*** Block opens ***

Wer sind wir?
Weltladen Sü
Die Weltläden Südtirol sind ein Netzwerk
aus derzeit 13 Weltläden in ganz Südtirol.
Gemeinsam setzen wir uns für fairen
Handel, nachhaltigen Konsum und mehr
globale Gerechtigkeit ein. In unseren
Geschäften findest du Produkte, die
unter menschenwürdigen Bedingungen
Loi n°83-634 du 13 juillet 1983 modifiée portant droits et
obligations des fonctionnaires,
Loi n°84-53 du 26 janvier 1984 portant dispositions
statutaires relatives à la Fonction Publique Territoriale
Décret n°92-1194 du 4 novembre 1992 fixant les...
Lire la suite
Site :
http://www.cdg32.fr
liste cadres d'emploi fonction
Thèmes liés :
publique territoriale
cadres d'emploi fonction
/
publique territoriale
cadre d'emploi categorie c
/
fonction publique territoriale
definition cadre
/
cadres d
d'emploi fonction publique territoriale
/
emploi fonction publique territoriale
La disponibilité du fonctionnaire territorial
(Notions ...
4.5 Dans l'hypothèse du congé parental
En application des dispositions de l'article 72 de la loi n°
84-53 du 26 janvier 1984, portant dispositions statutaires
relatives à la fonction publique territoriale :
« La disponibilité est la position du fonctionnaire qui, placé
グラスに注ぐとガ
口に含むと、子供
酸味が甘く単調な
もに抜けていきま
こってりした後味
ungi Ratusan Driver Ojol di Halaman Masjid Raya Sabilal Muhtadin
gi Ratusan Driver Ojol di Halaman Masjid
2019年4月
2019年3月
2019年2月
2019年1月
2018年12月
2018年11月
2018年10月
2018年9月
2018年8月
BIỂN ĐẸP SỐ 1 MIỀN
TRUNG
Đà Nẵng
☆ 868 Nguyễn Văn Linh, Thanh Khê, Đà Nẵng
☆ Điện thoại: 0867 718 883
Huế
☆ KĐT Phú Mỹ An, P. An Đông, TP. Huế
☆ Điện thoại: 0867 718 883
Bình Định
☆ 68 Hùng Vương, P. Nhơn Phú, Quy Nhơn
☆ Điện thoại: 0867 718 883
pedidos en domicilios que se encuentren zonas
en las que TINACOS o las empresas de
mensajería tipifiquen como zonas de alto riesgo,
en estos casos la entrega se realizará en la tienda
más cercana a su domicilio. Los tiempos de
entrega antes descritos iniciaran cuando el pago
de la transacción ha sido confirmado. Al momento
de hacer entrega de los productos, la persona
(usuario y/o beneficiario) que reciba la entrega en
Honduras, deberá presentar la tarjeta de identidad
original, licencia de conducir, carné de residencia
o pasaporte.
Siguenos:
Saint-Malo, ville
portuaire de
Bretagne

*** Block closes ***

# YOUR OBJECTIVE
What number of lines above include the string "Weltläden"? State it and nothing else.

# EXERCISE OUTPUT
2